SUPPLIED MATERIAL:

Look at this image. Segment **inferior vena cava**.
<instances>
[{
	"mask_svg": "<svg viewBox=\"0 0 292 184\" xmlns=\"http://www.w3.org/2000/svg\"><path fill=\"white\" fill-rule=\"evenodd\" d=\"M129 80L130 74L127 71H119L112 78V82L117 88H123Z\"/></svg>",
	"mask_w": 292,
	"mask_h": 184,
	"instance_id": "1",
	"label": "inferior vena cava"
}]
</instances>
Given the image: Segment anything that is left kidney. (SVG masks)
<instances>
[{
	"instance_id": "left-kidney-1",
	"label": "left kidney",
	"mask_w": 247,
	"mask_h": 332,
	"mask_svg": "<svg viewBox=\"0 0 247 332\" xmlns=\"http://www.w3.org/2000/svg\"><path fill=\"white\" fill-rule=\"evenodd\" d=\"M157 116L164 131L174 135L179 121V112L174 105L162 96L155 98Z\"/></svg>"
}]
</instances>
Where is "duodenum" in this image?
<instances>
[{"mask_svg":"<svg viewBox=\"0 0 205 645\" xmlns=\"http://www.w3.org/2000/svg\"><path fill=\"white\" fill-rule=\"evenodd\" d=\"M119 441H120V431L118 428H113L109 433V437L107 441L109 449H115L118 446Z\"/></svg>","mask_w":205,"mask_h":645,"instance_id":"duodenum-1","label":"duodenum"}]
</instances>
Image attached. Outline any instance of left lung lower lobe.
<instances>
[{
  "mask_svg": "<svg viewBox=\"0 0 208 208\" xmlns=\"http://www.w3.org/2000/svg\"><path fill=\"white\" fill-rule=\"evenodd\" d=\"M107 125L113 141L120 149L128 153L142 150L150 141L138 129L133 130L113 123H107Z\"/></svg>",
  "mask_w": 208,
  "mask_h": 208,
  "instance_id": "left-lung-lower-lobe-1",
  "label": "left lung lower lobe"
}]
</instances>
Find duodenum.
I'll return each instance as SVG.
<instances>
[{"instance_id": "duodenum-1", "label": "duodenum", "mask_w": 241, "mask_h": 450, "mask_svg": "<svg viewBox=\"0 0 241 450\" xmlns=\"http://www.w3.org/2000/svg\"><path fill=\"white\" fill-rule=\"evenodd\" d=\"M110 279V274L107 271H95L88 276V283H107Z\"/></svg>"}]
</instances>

PROBLEM:
Copy the listing exactly.

RESULT FOR THIS TASK:
Look at this image. Segment **inferior vena cava**.
<instances>
[{
	"mask_svg": "<svg viewBox=\"0 0 292 184\" xmlns=\"http://www.w3.org/2000/svg\"><path fill=\"white\" fill-rule=\"evenodd\" d=\"M129 80L130 74L127 71H119L112 78V82L117 88H123Z\"/></svg>",
	"mask_w": 292,
	"mask_h": 184,
	"instance_id": "1",
	"label": "inferior vena cava"
}]
</instances>
Given the image: Segment anything that is left kidney. (SVG masks)
<instances>
[{
	"instance_id": "left-kidney-1",
	"label": "left kidney",
	"mask_w": 247,
	"mask_h": 332,
	"mask_svg": "<svg viewBox=\"0 0 247 332\" xmlns=\"http://www.w3.org/2000/svg\"><path fill=\"white\" fill-rule=\"evenodd\" d=\"M157 116L164 131L174 135L179 121V112L174 105L162 96L155 98Z\"/></svg>"
}]
</instances>
Where is "duodenum" in this image?
<instances>
[{"mask_svg":"<svg viewBox=\"0 0 205 645\" xmlns=\"http://www.w3.org/2000/svg\"><path fill=\"white\" fill-rule=\"evenodd\" d=\"M119 441H120V431L118 428H113L109 433V437L107 441L109 449H115L118 446Z\"/></svg>","mask_w":205,"mask_h":645,"instance_id":"duodenum-1","label":"duodenum"}]
</instances>
Image attached. Outline any instance of left lung lower lobe.
<instances>
[{
  "mask_svg": "<svg viewBox=\"0 0 208 208\" xmlns=\"http://www.w3.org/2000/svg\"><path fill=\"white\" fill-rule=\"evenodd\" d=\"M107 125L113 141L120 149L128 153L142 150L150 141L138 129L133 130L113 123H107Z\"/></svg>",
  "mask_w": 208,
  "mask_h": 208,
  "instance_id": "left-lung-lower-lobe-1",
  "label": "left lung lower lobe"
}]
</instances>
Find duodenum.
I'll return each instance as SVG.
<instances>
[{"instance_id": "duodenum-1", "label": "duodenum", "mask_w": 241, "mask_h": 450, "mask_svg": "<svg viewBox=\"0 0 241 450\" xmlns=\"http://www.w3.org/2000/svg\"><path fill=\"white\" fill-rule=\"evenodd\" d=\"M110 279V274L107 271H95L88 276V283H107Z\"/></svg>"}]
</instances>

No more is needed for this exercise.